01:05 vendethiel joined 01:29 vendethiel joined 01:52 vendethiel joined 02:32 btyler joined, dalek joined, hoelzro joined, oetiker joined, lue joined 02:41 lue joined 03:29 vendethiel joined 04:28 JimmyZ joined 05:04 kjs_ joined 05:18 vendethiel joined 06:04 vendethiel joined 06:40 vendethiel joined 11:10 oetiker joined, hoelzro joined, dalek joined, btyler joined 11:13 vendethiel joined 11:29 zakharyas joined 11:37 zakharyas1 joined
dalek arVM: 898fe2a | (Timo Paulssen)++ | src/spesh/optimize.c:
integrate set with previous instruction if possible

cases where an operation sets an intermediate register that only gets read by a set immediately following that operation occur frequently enough that this should be worth the tiny bit of analysis work.
11:40
arVM: 63c5d88 | (Timo Paulssen)++ | src/spesh/args.c:
non-passed optional parameters make some BBs unreachable

they don't get removed yet, perhaps because they are still referred to by the dominance tree?
12:32
timotimo ^- this also wants an accompanying case for the other branch of named optional parameters 12:33
where we turn the instruction into a goto and ignore the "other" successor
and i'm not entirely sure what keeps the BBs alive that no longer get referred to 12:34
oh, i know what's wrong with that 12:38
the potential goto we're kicking out would skip the next block. we're just turning a potential skip into a guaranteed fall-through 12:39
that's fair, then
future optimizations may be happy to see the predecessors disappear for that particular future block
12:39 dalek joined 12:53 tgt joined
timotimo i may have to build a "not quite legit" fact discovery thing that relies on the mechanism we use to turn the SSA back into regular bytecode ... 13:26
by looking at version gaps and building an artificial "set", or alternatively raising the version on the instruction that writes to a too-low version ...
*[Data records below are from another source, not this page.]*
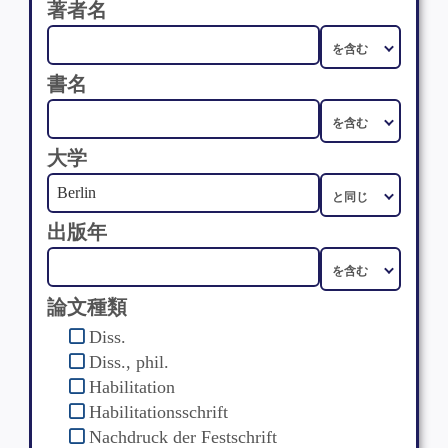
著者名
書名
大学
出版年
論文種類
Diss.
Diss., phil.
Habilitation
Habilitationsschrift
Nachdruck der Festschrift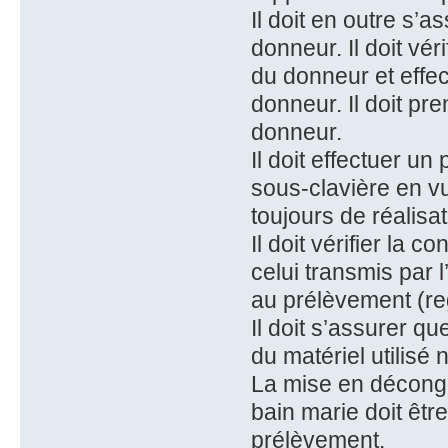
Il doit en outre s’a
donneur. Il doit vér
du donneur et effe
donneur. Il doit p
donneur.
Il doit effectuer u
sous-clavière en vu
toujours de réalisat
Il doit vérifier la c
celui transmis par 
au prélèvement (reg
Il doit s’assurer qu
du matériel utilisé
La mise en décongé
bain marie doit êtr
prélèvement.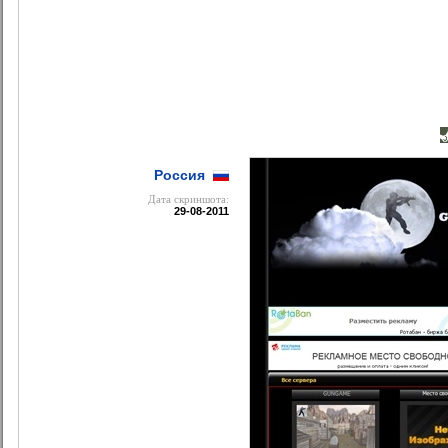
Россия
Дата cкриншота:
29-08-2011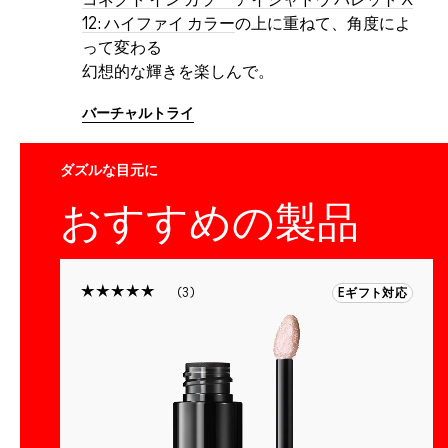
コネクト イン カラー アイシャドウ パレット X
12: ハイファイ カラー
の上に重ねて、角度によ
って変わる
幻想的な輝きを楽しんで。
バーチャルトライ
ダズルな目元に
おすすめの製品
3
Eギフト対応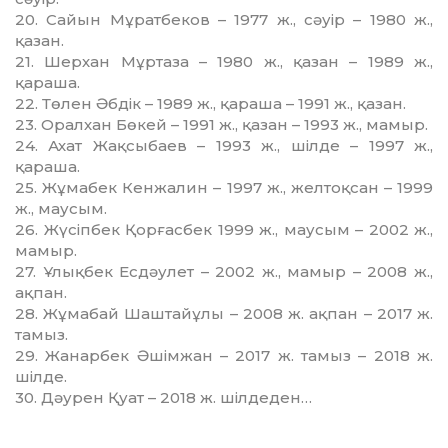
20. Сайын Мұратбеков – 1977 ж., сәуір – 1980 ж.,
қазан.
21. Шерхан Мұртаза – 1980 ж., қазан – 1989 ж.,
қараша.
22. Төлен Әбдік – 1989 ж., қараша – 1991 ж., қазан.
23. Оралхан Бөкей – 1991 ж., қазан – 1993 ж., мамыр.
24. Ахат Жақсыбаев – 1993 ж., шілде – 1997 ж.,
қараша.
25. Жұмабек Кенжалин – 1997 ж., желтоқсан – 1999
ж., маусым.
26. Жүсіпбек Қорғасбек 1999 ж., маусым – 2002 ж.,
мамыр.
27. Ұлықбек Есдәулет – 2002 ж., мамыр – 2008 ж.,
ақпан.
28. Жұмабай Шаштайұлы – 2008 ж. ақпан – 2017 ж.
тамыз.
29. Жанарбек Әшімжан – 2017 ж. тамыз – 2018 ж.
шілде.
30. Дәурен Қуат – 2018 ж. шілдеден…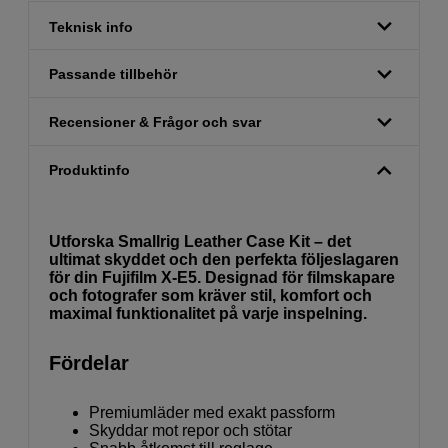
Teknisk info
Passande tillbehör
Recensioner & Frågor och svar
Produktinfo
Utforska Smallrig Leather Case Kit – det
ultimat skyddet och den perfekta följeslagaren
för din Fujifilm X-E5. Designad för filmskapare
och fotografer som kräver stil, komfort och
maximal funktionalitet på varje inspelning.
Fördelar
Premiumläder med exakt passform
Skyddar mot repor och stötar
it seems like it's now safe to uncomment the optimize_can_op now 13:33
timotimo is spec-testing right now
dalek arVM: f89f527 | (Timo Paulssen)++ | src/spesh/optimize.c:
re-activate optimize_can_op; survives spec tests now.
13:44
arVM: 2aa669d | (Timo Paulssen)++ | src/spesh/optimize.c:
turning stuff into sets should also cause fact copying
timotimo hmpf. 13:57
given a not_i whose source operand's value is known, setting the target operand's known value as well makes the core setting compilation fail 13:58
could it be we're setting a known_value somewhere that's not actually correct?!
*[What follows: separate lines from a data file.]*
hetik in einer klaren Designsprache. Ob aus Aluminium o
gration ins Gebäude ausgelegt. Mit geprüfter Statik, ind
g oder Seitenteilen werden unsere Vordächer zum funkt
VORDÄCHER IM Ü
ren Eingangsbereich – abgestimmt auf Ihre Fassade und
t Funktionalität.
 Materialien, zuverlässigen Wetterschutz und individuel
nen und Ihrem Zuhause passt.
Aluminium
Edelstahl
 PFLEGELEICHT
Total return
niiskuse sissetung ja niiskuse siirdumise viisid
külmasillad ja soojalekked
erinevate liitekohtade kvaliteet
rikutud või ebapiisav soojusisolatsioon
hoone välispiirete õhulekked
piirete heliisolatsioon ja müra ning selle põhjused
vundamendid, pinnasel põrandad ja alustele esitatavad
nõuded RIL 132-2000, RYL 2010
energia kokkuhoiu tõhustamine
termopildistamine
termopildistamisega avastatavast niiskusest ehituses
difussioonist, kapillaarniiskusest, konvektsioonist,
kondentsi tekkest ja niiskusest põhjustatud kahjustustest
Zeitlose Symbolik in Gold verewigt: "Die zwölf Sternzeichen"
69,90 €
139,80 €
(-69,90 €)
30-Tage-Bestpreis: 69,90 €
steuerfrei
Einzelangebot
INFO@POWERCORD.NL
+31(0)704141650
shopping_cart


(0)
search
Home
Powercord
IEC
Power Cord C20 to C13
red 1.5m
dalek arVM/spesh_constant_folding: 7f1646f | (Timo Paulssen)++ | src/spesh/optimize.c:
trivial constant folding for not_i

this breaks the rakudo build; maybe there's an optimization somewhere that sets a KNOWN_VALUE that ends up not having the correct value set?
14:13
14:42 FROGGS[mobile] joined
timotimo is it expected that the benchmark '[+] (1 .. 10_1024).comb>>.Int' will spend a whole lot of time in bind and bind_one_param? (compared to the rest of things, that is) 14:57
13.49% of exclusive time spent in "find_best_dispatchee", 11.55% of x-time in bind and 11.05% in bind_one_param
next one is &return with 9.16% x-time spent 14:58
also the GC activity is fun to look at. first a bunch of stuff gets promoted, then 10 collections long it'll only promote and retain a bit of stuff, almost exactly the same amount each time 14:59
then it basically promotes + retains about 100% each time for 35 runs
then it promotes & retains almost nothing at all for almost 500 runs 15:00
then it promotes and retains wildly fluctuating amounts between 25% and 100%
interestingly, the profiler notices exactly two allocations in total 15:01
one BOOTCode and one Block
huh. 'my int $i = 0; while $i < 1024 { my int $j = 0; while $j < 1024 { $k = $i + $j; $j = $j + 1 }; $i = $i + 1 }; say $k' also spends almost all of its time in find_best_dispatchee + bind_one_param and bind 15:06
23.75% + 23.29% + 21.91% 15:07
then 10% in at_key and 5.6% in a different at_key
15:26 dalek joined 16:10 kjs_ joined 16:30 kjs_ joined
japhb That seems ... wildly wrong. All types are known and native; there are no loop controls and the loops are of the simplest non-infinite type. Why is this not optimized out the wazoo, and never dispatching anywhere? 16:36
timotimo good q. 16:46
i would have expected that as well.
something quite weird happens with another of the benchmarks where there's a whole bunch of GC runs that discard almost 100% of their data, but the allocations tab doesn't show much; a manual introspection of the nursery with my gdb helper thingie reveals that the nursery gets filled up with MVMStaticFrame instances over and over and over 16:50
on the one hand, these things annoy me greatly because i have no clue where to look to find out what's wrong 17:08
on the other hand: yay, there's still performance improvements that can be had!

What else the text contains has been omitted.